[SDC/Zephyr] GATT notify TX path wedges (no HCI 0x13 credits) → bt_l2cap_create_pdu_timeout() blocks. Any workaround to recover from deadlock without disconnect? (NCS v3.0.2)

Hi,

Can you try to set a CONFIG_BT_BUF_CMD_TX_COUNT with a higher value in your prj.conf and see if that is a workaround?

I have increased CONFIG_RT_BUF_CMD_TX_COUNT.  

Here is a snippet from my conf:

# v0.0.10: Trying to fix the deadlocking issue with tx_notify
# for tx_notify deadlock workaround, https://docs.nordicsemi.com/bundle/ncs-latest/page/nrf/releases_and_maturity/known_issues.html
CONFIG_BT_HCI_ACL_FLOW_CONTROL=y
CONFIG_BT_BUF_ACL_TX_COUNT=24
CONFIG_BT_BUF_EVT_RX_COUNT=25
CONFIG_BT_BUF_CMD_TX_COUNT=20
CONFIG_BT_ATT_TX_COUNT=10
CONFIG_BT_CONN_TX_MAX=24
CONFIG_BT_CONN_TX_NOTIFY_WQ=y

I am currently in the process of checking for any potential reference leaks where net_buf opjects may not be getting freed with net_buf_unref().  I have run into an issue where when the att_pool still had one more net_buf allocated, it would stay in that state for sever hundred seconds.  So I am running an experiential hack to catch orphaned net_buf objects in the att_pool and seeing if unreferencing the leftovers in a brute force way allows `gatt_notify_cb()` to proceed.  At the very least this would help determine if the problem is with any leaks or the consumer itself has stopped consuming.  When I dive deeper into the code, it seems that I cannot dig deeper into `bt_l2cap_chan_send` because I don't have the source code for that unless I enable CONFIG_BT_L2CAP_DYNAMIC_CHANNEL, so the code path is a little sketchy past that.  But I'm right now trying to reproduce the issue again so I can see if my experiment works, but the failure time can go anywhere from a few minutes to several hours until this issue pops up.

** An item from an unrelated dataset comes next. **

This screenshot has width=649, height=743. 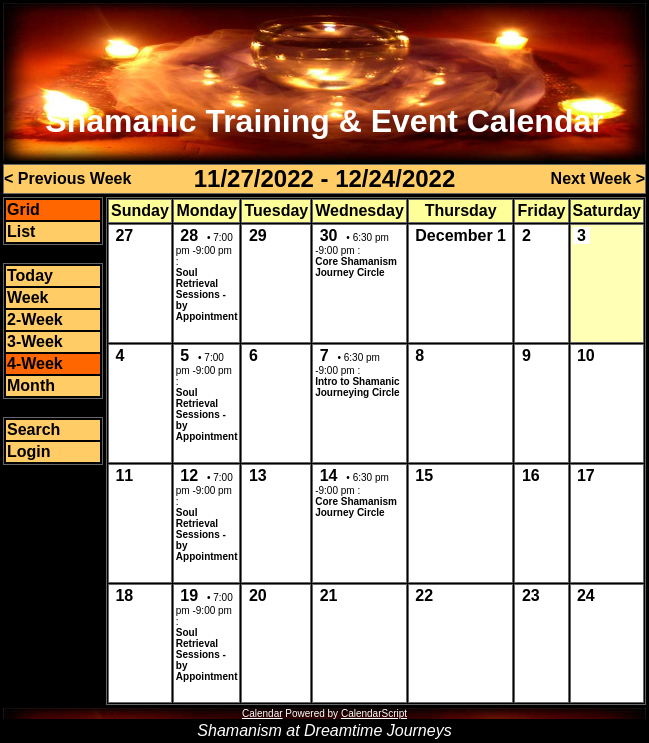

I have run this abomination of code here to confirm my suspicions:  If I cleanup references after a few seconds of no change to the pool size, then the application lives longer and proceeds to function.  But this junking code is dangerous and causes other issues.  What I can tell you is the `gatt_notify_cb` will continue to run without blocking.

/* ⚠️ Danger: forcibly drop refs on all live bufs in the pool. */
static void force_free_pool(struct net_buf_pool *pool)
{
    unsigned int key = irq_lock();   /* reduce races for this experiment */
    struct net_buf *b = pool->__bufs;

    for (int i = 0; i < pool->buf_count; i++, b++)
    {
        if (b->len)
        {
            while (b->ref > 0) {
                LOG_WRN("FORCE unref buf=%p ref=%d len=%u", b, b->ref, b->len);
                net_buf_unref(b);
            }
        }
    }
    irq_unlock(key);
}

I might also concede that this is a balancing game between CONFIG_BT_ATT_TX_COUNT and my target performance but getting stuck for hundreds of seconds at a time is not ideal.

Hi,

I understand the problem. We are looking into fixing the known issues in the Bluetooth stack, but as you see from the known issues description of the relevant issues, the workaround is typically to increase relevant buffer sizes, but this is not guaraneteed to resolve all issues in all cases as you have seen.

There is also no proper way to clear the buffers or reset parts of the stack wile maintaining a connection, unfortunately.